教員情報
     


  ヤマダ ナオユキ   YAMADA NAOYUKI
  山田 直之
   所属   文学部 教育学科
   職種   助教
言語種別 日本語
発行・発表の年月 2020/02
形態種別 研究紀要
標題 クラウス・リーゼンフーバー 映像インタビューデータ―自己統治に関わる教育原理の基礎資料として―
執筆形態 単著
掲載誌名 教職課程研究
掲載区分国内
出版社・発行元 神戸女子大学教職支援センター
巻・号・頁 (3),17-25頁
概要 ここに紹介するのは、日本におけるヨーロッパ中世思想の紹介に大きな貢献を果たした司祭・哲学者・思想史研究者であるクラウス・リーゼンフーバー (Klaus Riesenhuber, 1938年 - ) の“Missionare im Gespräch: Klaus Riesenhuber SJ in Japan, Jesuitenmission Deutschland” (https://vimeo.com/90518857: 最終閲覧日 2019/11/22、所要時間24:47) の翻訳である。
 『中世思想原典集成』 (平凡社) の編者として名高いリーゼンフーバーは、以下のインタビュー記録の内容から明らかなように、西洋中世の哲学・神学、初期ドイツ観念論と現象学を専門としながら、勤務校であった上智大学内で禅の指導をするなど、日本文化とキリスト教の融合を図ってきた。
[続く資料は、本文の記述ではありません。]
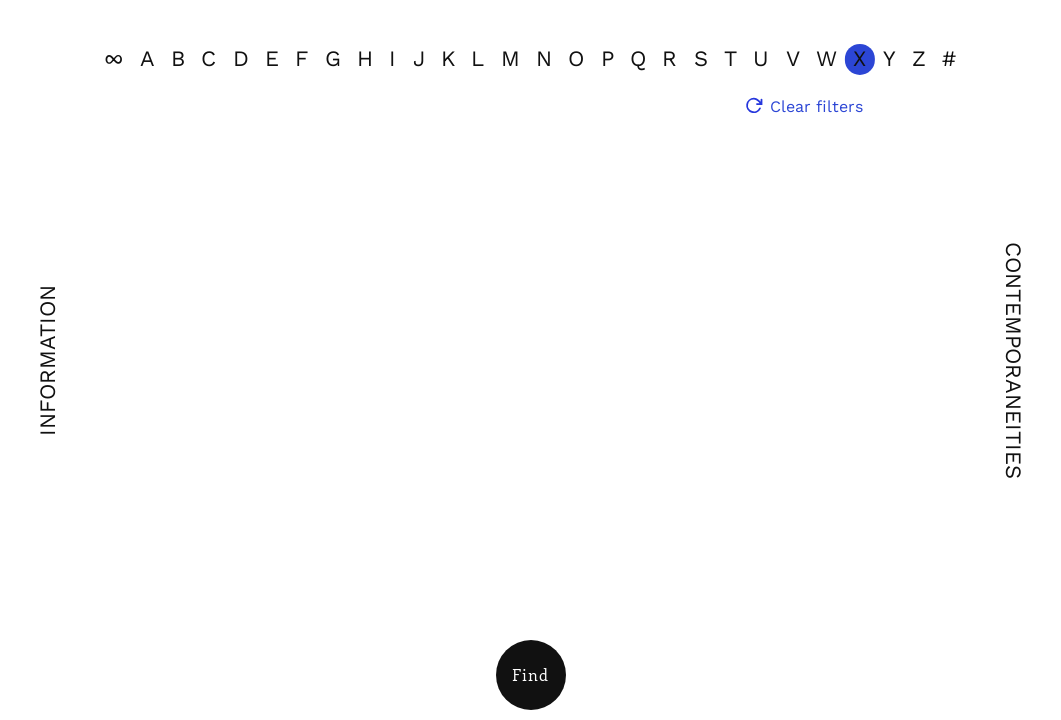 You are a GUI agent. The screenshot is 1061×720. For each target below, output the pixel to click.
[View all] (113, 59)
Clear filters (816, 106)
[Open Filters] (531, 675)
本映像記録は、以上のような彼の少年時代から現在までの活動を回想したものであり、その動機や意図を探る上で格好の自伝的記録となっている。とくに、日本の教育原理が西洋思想にのみ基づいて成立してきたとみる固定的な見方の相対化が求められる今日、このインタビューに込められたリーゼンフーバーの自己統治のあり方と学問的達成との関係に触れることは、優れて示唆的だといってよい。